I'd rather not spend much time giving a plot summary on this one . . . I'm more interested in the conversation my dad and I had on the drive home from the theater. So here's a quick rehash:

George Clooney and Ewan McGregor star in an allegedly true story about a group of Army-trained psychics attempting to bring peace -- first to Vietnam in the 70s, then to Iraq earlier this decade. McGregor plays a humdrum journalist left bitter over a failed marriage and yearning excitement overseas. He finds Clooney randomly in a Kuwait restaurant, who claims to be a Jedi and shows some paperwork to prove it. Sorta. Jeff Bridges cashes in with a self-parody: the long-haired hippie leader of New Earth. Kevin Spacey accepts the typecasting as a creepy guy with a deadpan look and ill intentions. Goats and LSD abound, and everyone in the theater gives a good chuckle when they appear.

Now onto the jist of the conversation. At least, what I took home from it.

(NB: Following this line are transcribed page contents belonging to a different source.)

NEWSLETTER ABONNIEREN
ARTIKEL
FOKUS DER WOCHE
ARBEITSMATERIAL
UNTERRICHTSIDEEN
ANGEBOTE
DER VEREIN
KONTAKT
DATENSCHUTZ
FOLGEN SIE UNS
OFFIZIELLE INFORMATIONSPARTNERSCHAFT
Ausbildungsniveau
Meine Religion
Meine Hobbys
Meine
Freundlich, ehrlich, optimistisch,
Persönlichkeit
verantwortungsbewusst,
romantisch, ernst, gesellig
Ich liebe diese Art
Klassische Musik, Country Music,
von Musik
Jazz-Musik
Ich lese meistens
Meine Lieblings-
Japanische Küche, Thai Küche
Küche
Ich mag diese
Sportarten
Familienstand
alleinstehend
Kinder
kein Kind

If you had just seen the movie, you'd probably be asking these questions, too: What is this supposed to be. Is it an absurdist comedy? A satire? An exposé of what "they don't want you to know" (since, according to the opening credits, "More of this is true than you believe")? It's not that I demand clear-cut categories or a "point" to everything I see. (Although, for my dad, it being pointless was enough to dislike it on principle.) But when a movie is both pointless and largely unfunny, you start to wonder what it is that you're supposed to enjoy.

Here are reasons why none of these categories fit.

Absurdist comedy: Don't get me wrong. I love random humor. The use of non-sequitors made Monty Python one of the greatest troupes in TV/film comedy. On paper, the concept of psychics killing goats with hard stares and bringing peace to the Middle East with LSD sounds funny. But in practice, it came out just so-so. The last few scenes are laughable not in the sense that they're funny but that they're dumb. As all the "_____ Movie" spoofs (except for the first two Scary Movies) have taught us, it takes intelligence to pull it off.

Satire: The humor here is too light to be satire. Who's being mocked? Mystics? Cynics? Hippies? The whole U.S. military? Men with prosthetic arms? Men Who Stare pokes a little bit of fun, but never feels angry or ironic.

Exposé: OK, ---SEMI-SPOILER ALERT--- The concept is that many events in this movie really happened, but when the journalist recorded the events on computer and sent it to the national media, the only part that broke into the news was the fact that U.S. troops tortured foreign detainees with strobe lights and music from the Barney children's show. Director Grant Heslov's treatment of said torture is frankly appalling. Like the rest of the film's comic incidents, a detainee's torture is treated as light humor. Whether or not this was intended, in practice, this scene got the same kind of chuckles as every other half-grade joke surrounding it.

There are ways to portray war atrocities that make filmgoers laugh out of discomfort, not out of straightforward humor. Mr. Heslov, I direct you to Catch-22 and Full Metal Jacket. Our nation's reputation is still healing from unforgivable, inhumane, and ineffective acts of torture in Iraq, Afganistan, and Guantanimo Bay. If you're going to bring it up, do it right.

Like I said, I wanted to like this movie. I like George Clooney, I like Jeff Bridges, I like psychics, I like goats, and I liked the quirky movie poster. But the film's formulaic ending, stale humor, overall pointlessness, and the above-mentioned scene in particular turned me decidedly against it.